Stock markets snapped a three-day losing streak on Tuesday and oil was on its longest run of gains in nine months as moves to ease major economies out of lockdowns lifted sentiment.

Italy and the United States were among several countries to tentatively ease lockdowns on Monday to revive their economies.

Further limiting gold's appeal, the dollar index rose versus major currencies.

Market participants were also watching rising China-U.S. tensions after President Donald Trump threatened new tariffs on China for its handling of the virus outbreak.

The pandemic, which has battered global growth and prompted governments to unleash a wave of fiscal and monetary measures to limit economic damage, has infected about 3.6 million people globally and killed more than 250,000.

Gold tends to benefit from widespread stimulus measures from central banks because it is widely viewed as a hedge against inflation and currency debasement.

"Gold remains as a safe-haven as currencies are being devalued by massive stimulus programmes introduced by central banks and governments around the world to alleviate the worst of the COVID-19 outbreak," Phillip Futures said in note.

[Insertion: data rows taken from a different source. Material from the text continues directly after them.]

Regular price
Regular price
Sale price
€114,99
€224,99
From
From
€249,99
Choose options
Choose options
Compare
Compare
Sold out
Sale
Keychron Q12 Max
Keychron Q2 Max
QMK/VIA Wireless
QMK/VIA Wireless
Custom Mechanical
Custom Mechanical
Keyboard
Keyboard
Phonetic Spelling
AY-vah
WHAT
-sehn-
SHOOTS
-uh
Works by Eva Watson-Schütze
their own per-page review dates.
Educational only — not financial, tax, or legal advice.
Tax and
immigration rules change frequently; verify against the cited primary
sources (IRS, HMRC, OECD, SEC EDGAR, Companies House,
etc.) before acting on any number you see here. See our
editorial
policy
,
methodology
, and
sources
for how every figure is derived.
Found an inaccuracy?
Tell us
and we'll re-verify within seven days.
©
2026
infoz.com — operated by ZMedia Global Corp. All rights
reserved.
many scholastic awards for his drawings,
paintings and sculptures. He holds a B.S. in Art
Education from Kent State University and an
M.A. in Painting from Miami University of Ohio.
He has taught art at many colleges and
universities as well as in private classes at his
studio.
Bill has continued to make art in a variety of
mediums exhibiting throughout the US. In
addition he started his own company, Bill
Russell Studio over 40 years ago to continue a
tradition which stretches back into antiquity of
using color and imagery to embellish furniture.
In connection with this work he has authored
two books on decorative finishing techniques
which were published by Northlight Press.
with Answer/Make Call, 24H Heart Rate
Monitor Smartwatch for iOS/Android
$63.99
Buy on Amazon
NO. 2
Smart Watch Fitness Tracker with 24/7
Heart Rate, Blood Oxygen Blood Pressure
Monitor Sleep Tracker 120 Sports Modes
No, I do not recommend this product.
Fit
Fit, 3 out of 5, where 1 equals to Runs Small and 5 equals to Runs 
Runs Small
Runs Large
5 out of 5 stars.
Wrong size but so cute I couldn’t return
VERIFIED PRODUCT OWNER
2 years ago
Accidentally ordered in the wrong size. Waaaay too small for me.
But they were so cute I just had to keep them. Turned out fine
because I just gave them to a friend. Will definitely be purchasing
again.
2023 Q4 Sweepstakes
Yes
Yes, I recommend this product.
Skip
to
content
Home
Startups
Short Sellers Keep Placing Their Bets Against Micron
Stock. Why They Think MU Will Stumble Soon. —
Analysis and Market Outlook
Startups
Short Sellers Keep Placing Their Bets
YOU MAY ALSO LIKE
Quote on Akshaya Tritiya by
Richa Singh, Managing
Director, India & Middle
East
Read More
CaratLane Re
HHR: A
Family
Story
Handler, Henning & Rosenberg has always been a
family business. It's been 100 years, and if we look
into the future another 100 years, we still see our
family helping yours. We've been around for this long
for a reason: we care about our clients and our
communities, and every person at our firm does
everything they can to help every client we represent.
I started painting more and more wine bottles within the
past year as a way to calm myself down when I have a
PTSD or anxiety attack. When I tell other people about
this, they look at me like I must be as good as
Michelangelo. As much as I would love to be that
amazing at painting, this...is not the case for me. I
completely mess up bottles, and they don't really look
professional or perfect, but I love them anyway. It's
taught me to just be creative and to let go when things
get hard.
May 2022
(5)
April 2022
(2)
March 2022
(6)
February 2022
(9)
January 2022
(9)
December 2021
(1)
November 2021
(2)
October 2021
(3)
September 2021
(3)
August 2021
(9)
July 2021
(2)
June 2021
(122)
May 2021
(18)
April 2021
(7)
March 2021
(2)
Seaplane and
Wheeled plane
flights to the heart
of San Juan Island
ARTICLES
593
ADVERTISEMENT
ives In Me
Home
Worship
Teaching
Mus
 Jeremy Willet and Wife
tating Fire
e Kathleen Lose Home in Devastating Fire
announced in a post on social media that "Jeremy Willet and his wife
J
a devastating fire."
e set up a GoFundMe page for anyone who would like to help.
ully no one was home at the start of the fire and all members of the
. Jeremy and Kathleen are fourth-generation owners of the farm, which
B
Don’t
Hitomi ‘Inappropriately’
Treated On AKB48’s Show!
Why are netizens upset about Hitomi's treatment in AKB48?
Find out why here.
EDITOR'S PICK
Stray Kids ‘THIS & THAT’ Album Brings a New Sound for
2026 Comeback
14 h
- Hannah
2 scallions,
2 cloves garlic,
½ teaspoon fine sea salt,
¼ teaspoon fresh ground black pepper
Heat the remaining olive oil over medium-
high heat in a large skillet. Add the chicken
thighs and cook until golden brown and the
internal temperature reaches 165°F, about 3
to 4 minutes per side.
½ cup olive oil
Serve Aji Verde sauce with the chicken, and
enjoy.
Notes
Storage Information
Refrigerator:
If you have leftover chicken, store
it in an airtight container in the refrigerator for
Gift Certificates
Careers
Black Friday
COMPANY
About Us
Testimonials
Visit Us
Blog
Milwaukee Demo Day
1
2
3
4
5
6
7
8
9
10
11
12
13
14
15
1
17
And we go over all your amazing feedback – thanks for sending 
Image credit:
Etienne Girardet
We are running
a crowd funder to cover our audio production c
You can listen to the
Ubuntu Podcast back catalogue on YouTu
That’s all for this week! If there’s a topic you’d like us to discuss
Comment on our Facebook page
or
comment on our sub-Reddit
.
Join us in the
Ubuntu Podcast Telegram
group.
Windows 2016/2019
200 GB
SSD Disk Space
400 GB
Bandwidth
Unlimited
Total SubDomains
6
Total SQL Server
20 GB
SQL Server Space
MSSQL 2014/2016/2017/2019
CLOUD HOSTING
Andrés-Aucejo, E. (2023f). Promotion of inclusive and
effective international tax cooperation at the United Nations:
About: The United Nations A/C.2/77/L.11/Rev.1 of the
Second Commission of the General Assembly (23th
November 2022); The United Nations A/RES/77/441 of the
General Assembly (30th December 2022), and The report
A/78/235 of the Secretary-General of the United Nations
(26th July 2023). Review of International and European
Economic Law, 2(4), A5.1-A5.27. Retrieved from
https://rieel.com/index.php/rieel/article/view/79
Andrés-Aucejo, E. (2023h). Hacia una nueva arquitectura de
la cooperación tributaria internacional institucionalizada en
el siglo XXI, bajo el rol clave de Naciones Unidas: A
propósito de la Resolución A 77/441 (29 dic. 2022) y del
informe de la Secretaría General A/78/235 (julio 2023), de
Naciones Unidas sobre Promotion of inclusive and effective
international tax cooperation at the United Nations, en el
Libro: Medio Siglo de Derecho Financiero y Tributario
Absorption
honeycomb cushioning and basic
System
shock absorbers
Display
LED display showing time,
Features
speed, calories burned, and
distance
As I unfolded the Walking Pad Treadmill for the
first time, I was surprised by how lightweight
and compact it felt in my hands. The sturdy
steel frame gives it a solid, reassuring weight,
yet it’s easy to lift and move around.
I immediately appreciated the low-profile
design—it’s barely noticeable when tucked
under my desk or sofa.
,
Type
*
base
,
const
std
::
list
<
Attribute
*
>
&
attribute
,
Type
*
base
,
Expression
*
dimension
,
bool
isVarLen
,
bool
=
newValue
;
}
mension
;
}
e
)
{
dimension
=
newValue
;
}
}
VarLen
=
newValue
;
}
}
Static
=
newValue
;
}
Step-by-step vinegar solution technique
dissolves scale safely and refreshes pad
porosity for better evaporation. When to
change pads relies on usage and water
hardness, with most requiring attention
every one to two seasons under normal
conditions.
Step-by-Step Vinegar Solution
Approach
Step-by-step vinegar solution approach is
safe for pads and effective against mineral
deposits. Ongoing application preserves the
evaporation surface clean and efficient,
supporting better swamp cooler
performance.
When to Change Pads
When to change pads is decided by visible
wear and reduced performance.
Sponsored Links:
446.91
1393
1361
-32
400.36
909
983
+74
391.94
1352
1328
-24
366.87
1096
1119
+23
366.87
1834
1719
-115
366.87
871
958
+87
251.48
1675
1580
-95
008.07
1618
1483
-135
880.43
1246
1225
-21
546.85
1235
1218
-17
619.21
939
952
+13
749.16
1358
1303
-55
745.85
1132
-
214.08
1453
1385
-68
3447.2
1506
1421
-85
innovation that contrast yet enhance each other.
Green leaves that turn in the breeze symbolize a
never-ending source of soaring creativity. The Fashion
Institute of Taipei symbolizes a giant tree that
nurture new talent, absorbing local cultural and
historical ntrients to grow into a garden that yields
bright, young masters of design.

"This has also increased physical demand of gold to hedge against the debasement of fiat currencies thereby triggering a huge demand for gold ingots, bars and coins."

Indicative of sentiment, holdings in the world's largest gold-backed exchange-traded fund, SPDR Gold Trust, rose 0.4% to 1,071.71 tonnes on Monday.

Elsewhere, palladium dropped 4% to $1,773.93 per ounce.

The auto catalyst metal has shed 9% so far this year, hit by falling car sales globally.

Platinum fell 0.1% to $765.07 and silver rose 0.4% to $14.90.